Investors have cooled on e-commerce so far this year, as deal count continued to slide further in Q3’16. We did see a funding bump last quarter due to several major deals, but more significantly, quarterly deal activity fell to the lowest level since late 2012.
Quarterly deals and dollars
In Q3’16 e-commerce deal count dropped for the second-consecutive quarter to 163 deals, the lowest number of deals since Q4’12. This represents a 37% drop from the Q3’15 peak of 257 deals, and an 11% drop from Q2’16.

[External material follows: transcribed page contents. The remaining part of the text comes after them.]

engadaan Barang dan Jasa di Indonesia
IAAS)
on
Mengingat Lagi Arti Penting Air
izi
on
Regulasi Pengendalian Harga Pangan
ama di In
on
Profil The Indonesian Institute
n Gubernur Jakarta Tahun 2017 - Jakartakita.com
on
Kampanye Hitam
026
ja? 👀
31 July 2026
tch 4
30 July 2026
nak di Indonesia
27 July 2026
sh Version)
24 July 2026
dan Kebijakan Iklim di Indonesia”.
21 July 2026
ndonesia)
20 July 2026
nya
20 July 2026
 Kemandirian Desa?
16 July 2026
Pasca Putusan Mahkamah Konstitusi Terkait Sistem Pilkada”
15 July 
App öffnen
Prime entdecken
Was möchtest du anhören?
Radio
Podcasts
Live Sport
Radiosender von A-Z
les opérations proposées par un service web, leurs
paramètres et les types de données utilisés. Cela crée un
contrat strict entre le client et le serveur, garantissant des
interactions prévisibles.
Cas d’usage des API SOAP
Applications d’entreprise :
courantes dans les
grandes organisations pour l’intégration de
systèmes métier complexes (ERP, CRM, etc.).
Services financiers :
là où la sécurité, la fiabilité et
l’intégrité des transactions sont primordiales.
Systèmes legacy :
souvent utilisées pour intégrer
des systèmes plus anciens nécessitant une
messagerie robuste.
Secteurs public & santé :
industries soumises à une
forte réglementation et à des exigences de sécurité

However, funding dollars increased 38% to $2.2B in Q3’16, from $1.6B the prior quarter. Funding growth was driven by a large $449M Series F round to Beijing-based online electronics retailer Qufenqi — a deal more than $100M larger than the largest deal in Q2 (a $340M corporate minority round into apparel conglomerate Global Fashion Group in April). Beijing was also home to the second-largest deal in Q3’16, a $195M Series B to consumer goods shopping platform HuiMin. Online car dealership Carvana earned the third-largest deal with a $160M Series C. Based in Phoenix, Arizona, Carvana is now the city’s most well-funded internet startup, having raised $335M in total.

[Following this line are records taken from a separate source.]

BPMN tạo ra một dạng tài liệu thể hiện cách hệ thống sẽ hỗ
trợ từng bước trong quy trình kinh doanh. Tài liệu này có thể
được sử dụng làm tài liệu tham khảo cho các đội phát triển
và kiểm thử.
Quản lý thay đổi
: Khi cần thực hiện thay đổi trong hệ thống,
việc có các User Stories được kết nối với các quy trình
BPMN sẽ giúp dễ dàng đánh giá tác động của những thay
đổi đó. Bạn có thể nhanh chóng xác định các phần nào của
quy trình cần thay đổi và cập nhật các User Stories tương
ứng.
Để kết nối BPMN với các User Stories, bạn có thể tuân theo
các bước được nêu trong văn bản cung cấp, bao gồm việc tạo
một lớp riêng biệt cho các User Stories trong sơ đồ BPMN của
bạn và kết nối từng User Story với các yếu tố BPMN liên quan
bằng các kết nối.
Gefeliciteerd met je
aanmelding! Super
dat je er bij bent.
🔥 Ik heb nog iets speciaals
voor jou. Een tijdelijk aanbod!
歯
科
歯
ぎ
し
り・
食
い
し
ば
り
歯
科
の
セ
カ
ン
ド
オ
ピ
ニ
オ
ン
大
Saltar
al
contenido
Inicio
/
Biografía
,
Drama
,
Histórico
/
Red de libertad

Q3’16 saw more deals at the high end than the prior quarter — we saw five $100M+ mega-rounds in Q3’16, compared to four in Q2’16 — and the median deal size also increased significantly, from $2M in Q2 to $3.5M in Q3.
Annual deals and dollars
If e-commerce startup investment continues at its current rate, the sector is on track to see dramatic declines in both deal count and funding dollars this year. 2016 to date (through 10/17/16) saw $6.8B invested into e-commerce across 594 deals, a run-rate that would put the full year total at a bit above $8.5B and 740 deals. This drop would leave both deals and dollars below 2014 levels.

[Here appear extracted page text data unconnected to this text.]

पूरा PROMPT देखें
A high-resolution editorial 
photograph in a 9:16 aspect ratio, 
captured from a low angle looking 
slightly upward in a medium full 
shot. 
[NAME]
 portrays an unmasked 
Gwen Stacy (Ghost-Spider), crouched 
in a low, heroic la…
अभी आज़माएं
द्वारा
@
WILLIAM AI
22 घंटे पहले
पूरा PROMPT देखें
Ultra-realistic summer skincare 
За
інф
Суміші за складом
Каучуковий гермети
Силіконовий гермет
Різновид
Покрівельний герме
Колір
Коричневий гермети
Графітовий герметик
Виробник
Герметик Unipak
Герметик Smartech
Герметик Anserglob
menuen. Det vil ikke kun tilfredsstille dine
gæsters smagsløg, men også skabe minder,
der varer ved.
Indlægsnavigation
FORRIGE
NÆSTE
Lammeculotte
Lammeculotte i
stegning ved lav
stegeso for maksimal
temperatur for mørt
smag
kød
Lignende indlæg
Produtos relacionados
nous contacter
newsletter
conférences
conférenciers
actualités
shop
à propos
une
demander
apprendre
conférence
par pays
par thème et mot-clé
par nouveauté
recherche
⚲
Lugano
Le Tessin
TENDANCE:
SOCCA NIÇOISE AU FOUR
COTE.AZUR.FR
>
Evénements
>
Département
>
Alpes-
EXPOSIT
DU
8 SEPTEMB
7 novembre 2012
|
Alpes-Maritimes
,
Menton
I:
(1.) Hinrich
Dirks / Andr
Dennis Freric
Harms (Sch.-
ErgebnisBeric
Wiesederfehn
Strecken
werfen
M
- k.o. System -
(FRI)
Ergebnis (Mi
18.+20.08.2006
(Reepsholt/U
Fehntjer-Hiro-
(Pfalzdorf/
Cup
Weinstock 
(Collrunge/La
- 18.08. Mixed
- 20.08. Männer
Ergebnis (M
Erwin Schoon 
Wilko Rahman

E-commerce deals and funding peaked last year with 910 deals worth a collective disclosed $15.8B. In 2015, a number of broad global e-commerce platforms raised funding, boosting the year’s total — we saw a whopping 33 $100M+ mega-rounds last year, including seven deals worth $500M or more. Group-buying and broad e-commerce platform China Internet Plus raised last year’s largest deal with a $2.8B growth equity investment. Also in 2015, South Korean platform Coupang raised $1B from SoftBank Group, Indian Amazon competitor Flipkart raised a $550M Series I, and the US-based Jet.com (acquired this year by Walmart) raised $500M, among others.
China Internet Plus raised 2016’s largest round so far with its $500M growth equity round in Q1. This is followed by the $449M Series F to Qufenqi, the $340M corporate minority investment into Global Fashion Group, and a $275M private equity investment into Middle Eastern online shopping platform Souq.com. UK investment management firm Baillie Gifford & Co. participated in both growth equity deals to China Internet Plus and to Souq.com.